Pony Magazine got very cross in the 1960s with all the ponies given away as prizes: both in well publicised national competitions, and as raffle prizes (Kathleen Mackenzie's Prize Pony is about just such a competition.)
Lieut-Col C E G Hope, who edited Pony Magazine from 1949-1972, published this broadside from Glenda Spooner and Lt-Col R C Kidd.
Did this make any difference, I wonder? The 1984 competition made it quite clear that the pony wouldn't be handed out to just anybody:
"The pony will be awarded on the condition of the winner being, in the opinion of the judges, a suitable pereson with adequate facilities to care correctly and humanely for the pony and upon the consentof the winner's parents or guardians. Should the winer fail for any reason to conform wilth the above conditions, £700 in premium bonds will be awarded in lieu."

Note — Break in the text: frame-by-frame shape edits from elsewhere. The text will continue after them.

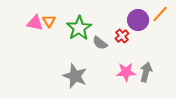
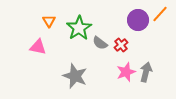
pink triangle: moved 3 px right, 24 px down
red cross: moved 1 px left, 9 px down
pink star: rotated 18 degrees counterclockwise
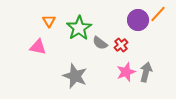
orange line: moved 2 px left
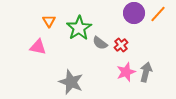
purple circle: moved 4 px left, 7 px up
gray star: moved 4 px left, 6 px down
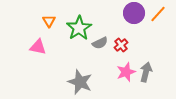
gray semicircle: rotated 63 degrees counterclockwise
gray star: moved 9 px right
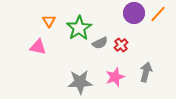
pink star: moved 11 px left, 5 px down
gray star: rotated 25 degrees counterclockwise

which made it pretty plain that you were not going to be able to sneak this one past your parents, or keep the pony in your garden shed.
I did find this very bizarre effort from 2007: a Barbie competition to win a pony for a year - a year? I investigated further, and it turns out you won lessons on the same pony for a year, and transport and riding kit. Not quite the same thing. The promoter said it was about "empowering girls" - it sounds rather as if this just taught them that things aren't necessarily what they seem, and what on earth happened after the year was up and the girl had fallen in love with the pony and then that was that? Goodness.
Presumably the winner of the 1984 Pony Magazine Win a Pony Competition met all the conditions: here is Fiona Dixon, lucky girl:
Unfortunately I don't have any Pony Magazines after this issue, so I don't know what pony she chose or how they got on.